Exercise details
Set down, unchanged, the line holding "80g/cm² festgehaltenen Gedankengänge" and all lines that follow it to the end of the material, leaving pictures out.

=-=-=-=-=

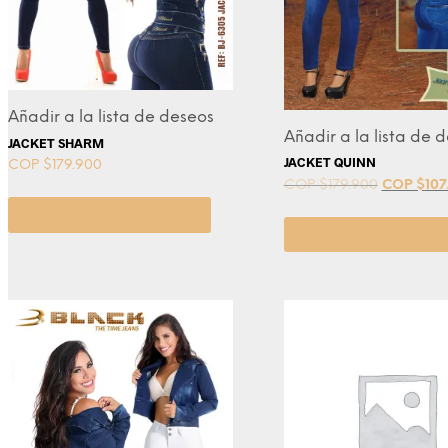
Añadir a la lista de deseos
Añadir a la lista de 
JACKET SHARM
JACKET QUINN
COP $
179.900
COP $
179.900
COP $
107
Seleccionar opciones
Seleccionar opcio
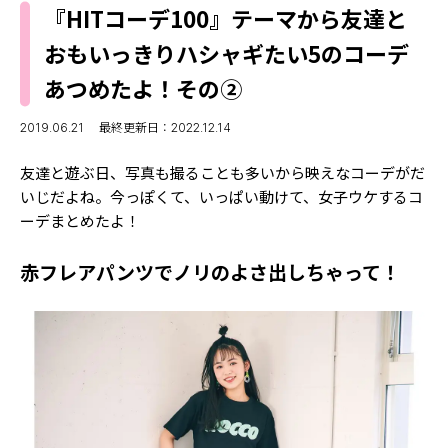
MODELS
『HITコーデ100』テーマから友達と
モデルの購入品
MODEL'S BLOG
おもいっきりハシャギたい5のコーデ
おでかけ
お悩み相談
あつめたよ！その②
TikTok
Instagram
2019.06.21
最終更新日：2022.12.14
YouTube
友達と遊ぶ日、写真も撮ることも多いから映えなコーデがだ
いじだよね。今っぽくて、いっぱい動けて、女子ウケするコ
FORTUNE
ーデまとめたよ！
ゲッターズ飯田
MISS SEVENTEEN
赤フレアパンツでノリのよさ出しちゃって！
ミスセブンティーンニュース
MAGAZINE
バックナンバー
INFORMATION
Seventeen
について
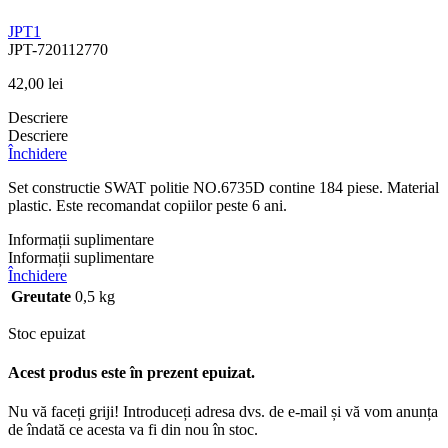
JPT1
JPT-720112770
42,00
lei
Descriere
Descriere
Închidere
Set constructie SWAT politie NO.6735D contine 184 piese. Material
plastic. Este recomandat copiilor peste 6 ani.
Informații suplimentare
Informații suplimentare
Închidere
Greutate
0,5 kg
Stoc epuizat
Acest produs este în prezent epuizat.
Nu vă faceți griji! Introduceți adresa dvs. de e-mail și vă vom anunța
de îndată ce acesta va fi din nou în stoc.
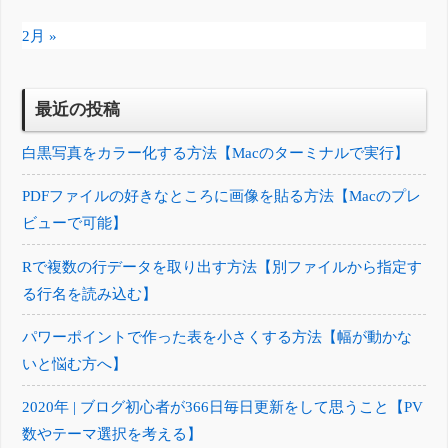
2月 »
最近の投稿
白黒写真をカラー化する方法【Macのターミナルで実行】
PDFファイルの好きなところに画像を貼る方法【Macのプレ
ビューで可能】
Rで複数の行データを取り出す方法【別ファイルから指定す
る行名を読み込む】
パワーポイントで作った表を小さくする方法【幅が動かな
いと悩む方へ】
2020年 | ブログ初心者が366日毎日更新をして思うこと【PV
数やテーマ選択を考える】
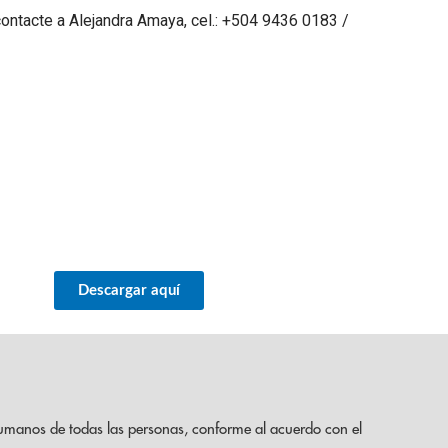
contacte a Alejandra Amaya, cel.: +504 9436 0183 /
Descargar aquí
umanos de todas las personas, conforme al acuerdo con el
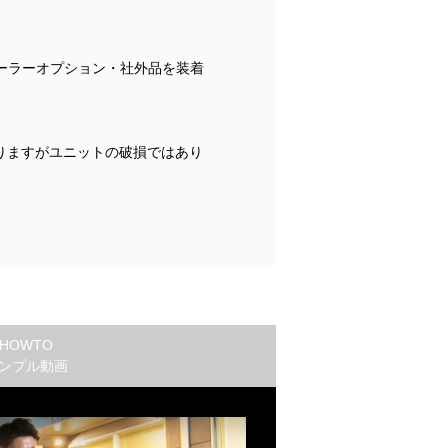
ーラーオプション・社外品を装着
りますがユニットの破損ではあり
HOWTO
ンプル動画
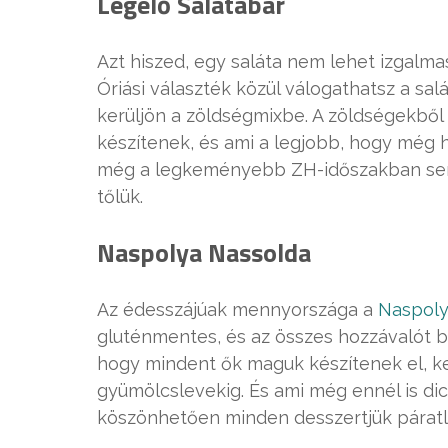
Legelő Salátabár
Azt hiszed, egy saláta nem lehet izgalm
Óriási választék közül válogathatsz a sal
kerüljön a zöldségmixbe. A zöldségekből 
készítenek, és ami a legjobb, hogy még h
még a legkeményebb ZH-időszakban sem 
tőlük.
Naspolya Nassolda
Az édesszájúak mennyországa a
Naspoly
gluténmentes, és az összes hozzávalót b
hogy mindent ők maguk készítenek el, kez
gyümölcslevekig. És ami még ennél is di
köszönhetően minden desszertjük páratla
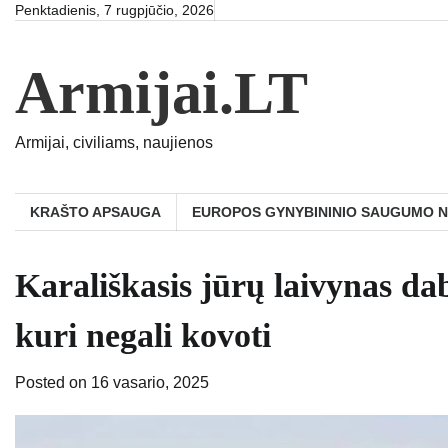
Skip
Penktadienis, 7 rugpjūčio, 2026
to
content
Armijai.LT
Armijai, civiliams, naujienos
KRAŠTO APSAUGA
EUROPOS GYNYBININIO SAUGUMO 
Karališkasis jūrų laivynas da
kuri negali kovoti
Posted on
16 vasario, 2025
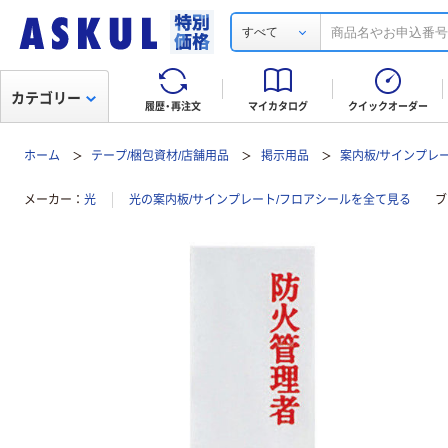
すべて
カテゴリー
履歴・再注文
マイカタログ
クイックオーダー
ホーム
テープ/梱包資材/店舗用品
掲示用品
案内板/サインプレ
メーカー
光
光の案内板/サインプレート/フロアシールを全て見る
ブ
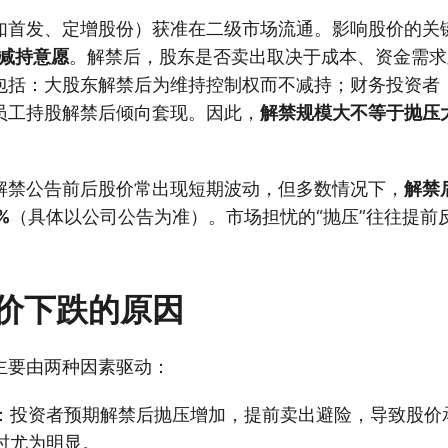
如首发、定增股份）获准在二级市场流通。影响股价的关
减持意愿
。解禁后，股东是否卖出取决于成本、资金需求
包括：大股东解禁后为维持控制权而不减持；财务投资者（如
员工持股解禁后倾向套现。因此，
解禁规模大不等于抛压
解禁公告前后股价常出现短期波动，但多数情况下，
解禁
%
（具体以公司公告为准）。市场担忧的“抛压”往往提前
价下跌的原因
主要由两种因素驱动：
：投资者预期解禁后抛压增加，提前卖出避险，导致股价
时尤为明显。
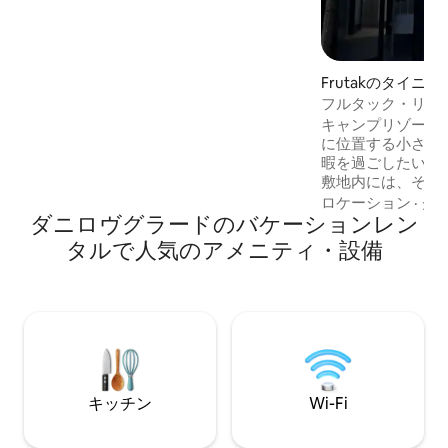
ドルーム1室、シャワー付きバスルーム1
室、無料の洗面用具とベッドリネン、薄
型テレビ、無料ワイヤレスインターネッ
ト、エアコン、屋内と屋外のダイニング
エリアがあります。 利便性を高めるため
Frutakのタイニ
に、Rest House Tunjevoのゲストはカヤ
フルタック・リゾー
ック、アーチェリー、フィッシングを楽
キャンプリゾート
しむことができます。 こちらの美しい宿
に位置する小さな
泊施設へようこそ！
暇を過ごしたい人
敷地内には、それ
インターネット、
ロケーション
·
グ
ダニロヴグラードのバケーションレン
ブルベッドを備え
があります。ゲス
タルで人気のアメニティ・設備
キューエリア、子
ド、そして周辺の
なサイクリングツ
自転車を利用でき
院の近くにあるキ
トカは、快適さと
み合わせを提供し
キッチン
Wi-Fi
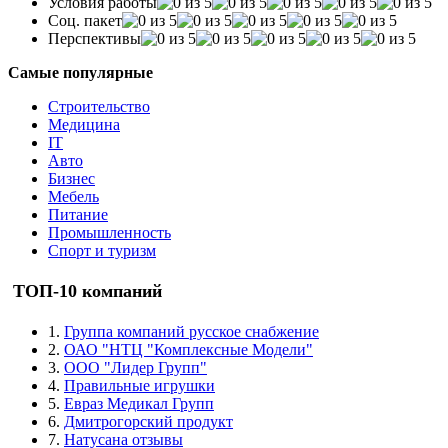
Условия работы
Соц. пакет
Перспективы
Самые популярные
Строительство
Медицина
IT
Авто
Бизнес
Мебель
Питание
Промышленность
Спорт и туризм
ТОП-10 компаний
1.
Группа компаний русское снабжение
2.
ОАО "НТЦ "Комплексные Модели"
3.
ООО "Лидер Групп"
4.
Правильные игрушки
5.
Евраз Медикал Групп
6.
Дмитрогорский продукт
7.
Натусана отзывы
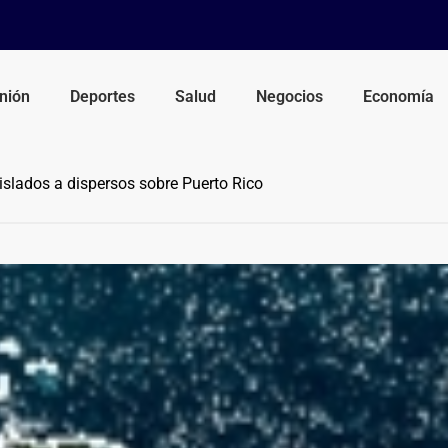
nión
Deportes
Salud
Negocios
Economía
slados a dispersos sobre Puerto Rico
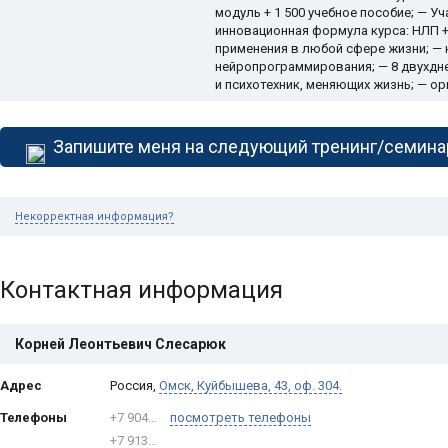
модуль + 1 500 учебное пособие; — У
инновационная формула курса: НЛП +
применения в любой сфере жизни; — 
нейропрограммирования; — 8 двухдне
и психотехник, меняющих жизнь; — о
Запишите меня на следующий тренинг/семина
Некорректная информация?
Контактная информация
Корней Леонтьевич Слесарюк
Адрес
Россия
,
Омск
,
Куйбышева, 43, оф. 304.
Телефоны
+7 904…
посмотреть телефоны
+7 913…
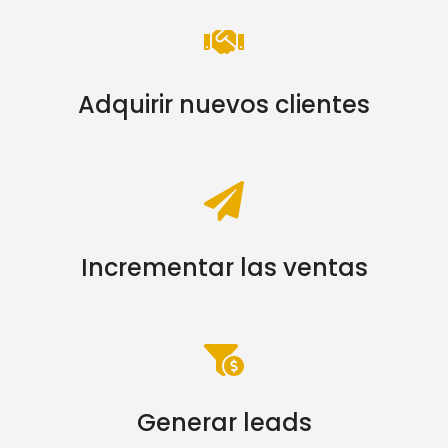
Adquirir nuevos clientes
Incrementar las ventas
Generar leads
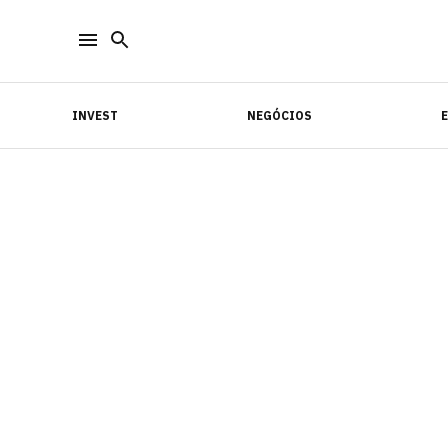
INVEST
NEGÓCIOS
INVEST
NEGÓCIOS
E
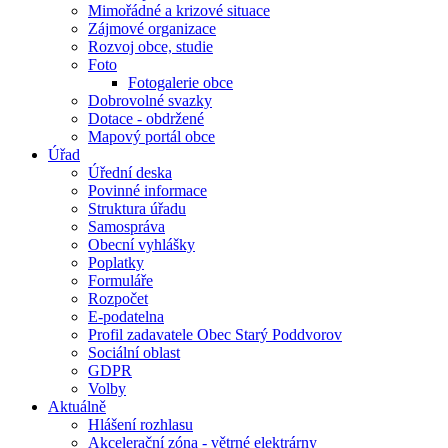
Mimořádné a krizové situace
Zájmové organizace
Rozvoj obce, studie
Foto
Fotogalerie obce
Dobrovolné svazky
Dotace - obdržené
Mapový portál obce
Úřad
Úřední deska
Povinné informace
Struktura úřadu
Samospráva
Obecní vyhlášky
Poplatky
Formuláře
Rozpočet
E-podatelna
Profil zadavatele Obec Starý Poddvorov
Sociální oblast
GDPR
Volby
Aktuálně
Hlášení rozhlasu
Akcelerační zóna - větrné elektrárny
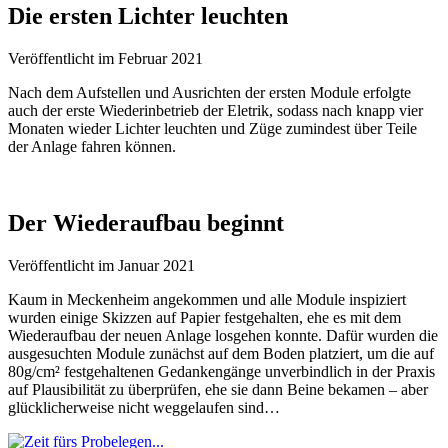
Die ersten Lichter leuchten
Veröffentlicht im Februar 2021
Nach dem Aufstellen und Ausrichten der ersten Module erfolgte
auch der erste Wiederinbetrieb der Eletrik, sodass nach knapp vier
Monaten wieder Lichter leuchten und Züge zumindest über Teile
der Anlage fahren können.
Der Wiederaufbau beginnt
Veröffentlicht im Januar 2021
Kaum in Meckenheim angekommen und alle Module inspiziert
wurden einige Skizzen auf Papier festgehalten, ehe es mit dem
Wiederaufbau der neuen Anlage losgehen konnte. Dafür wurden die
ausgesuchten Module zunächst auf dem Boden platziert, um die auf
80g/cm² festgehaltenen Gedankengänge unverbindlich in der Praxis
auf Plausibilität zu überprüfen, ehe sie dann Beine bekamen – aber
glücklicherweise nicht weggelaufen sind…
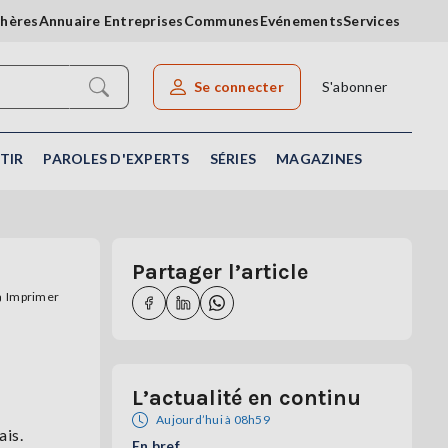
chères
Annuaire Entreprises
Communes
Evénements
Services
Se connecter
S'abonner
Rechercher un article
TIR
PAROLES D'EXPERTS
SÉRIES
MAGAZINES
Partager l’article
Imprimer
L’actualité en continu
Aujourd’hui à 08h59
ais.
En bref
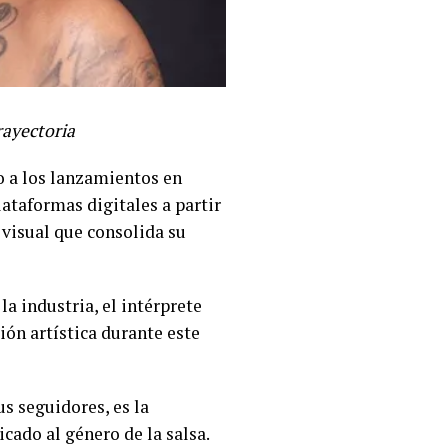
rayectoria
 a los lanzamientos en
lataformas digitales a partir
 visual que consolida su
a industria, el intérprete
ón artística durante este
us seguidores, es la
cado al género de la salsa.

=-=-=-=-=

Answer box
80g/cm² festgehaltenen Gedankengänge unverbindlich in der Praxis
auf Plausibilität zu überprüfen, ehe sie dann Beine bekamen – aber
glücklicherweise nicht weggelaufen sind…
chères
Annuaire Entreprises
Communes
Evénements
Services
Se connecter
S'abonner
Rechercher un article
TIR
PAROLES D'EXPERTS
SÉRIES
MAGAZINES
Partager l’article
Imprimer
L’actualité en continu
Aujourd’hui à 08h59
ais.
En bref
rayectoria
 a los lanzamientos en
lataformas digitales a partir
 visual que consolida su
a industria, el intérprete
ón artística durante este
us seguidores, es la
cado al género de la salsa.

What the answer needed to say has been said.